Monday, December 3, 2012

Morgan's Passing

Anne Tyler
Morgan's Passing

This is part of that set of Four Complete Novels that we last visited in the mid-'60s, with Tyler's first two books.  (Dinner at the Homesick Restaurant is coming up in '82.)  This is my favorite of her novels so far, and yet I can't say I exactly like the characters.  They are in turns selfish, passive, and irritating. 

Once again, Tyler presents a family of six or seven children (all or mostly female) that is both close-knit and chaotic, living in an old three-story house, a motif that goes back to Ben Joe's family in If Morning Ever Comes.  I suppose there's even a self-referential pun, in that "morgen" means "morning" in German.  But the Morgan that passes here is the eccentric husband/father/grandfather who passes as several different people, from doctor to minister to Leon, the (real) actor husband of Emily, the young woman he falls in love with, impregnates, and runs away with.  So Morgan's wife places an obituary in the paper, feeling that his passing out of her life means that she should treat him as if he's passed away.  (It's a hard book to describe, although more solid than Housekeeping of course.)
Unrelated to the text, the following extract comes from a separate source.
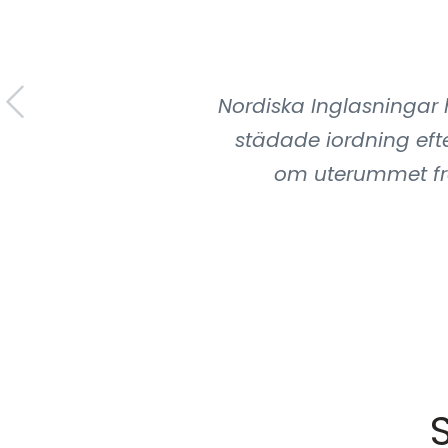
Nordiska Inglasningar 
städade iordning efter
om uterummet fr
There are other minor motifs that echo earlier books, like photography and lost loves.  I think the main theme of the novel is that people often prefer fantasy to reality, and that's sometimes bad, as when Morgan's sister Brindle marries her lost love and finds that he prefers her photograph to her presence, and sometimes OK, as with the puppet shows that Leon and Emily put on.  Emily is an artist, like Jeremy in Celestial Navigation and some of Tyler's other characters, but she does try to cope with the world.  She and Morgan have to cope with the differences between their images of each other (especially his of her) vs. reality.  There's also a lot here about play-acting, not just Morgan's disguises and the puppets, and I think that's what I like best about the novel.  Also, even when I don't quite like the characters, they're interesting to watch.  And maybe that has to do with make-believe vs. reality, too.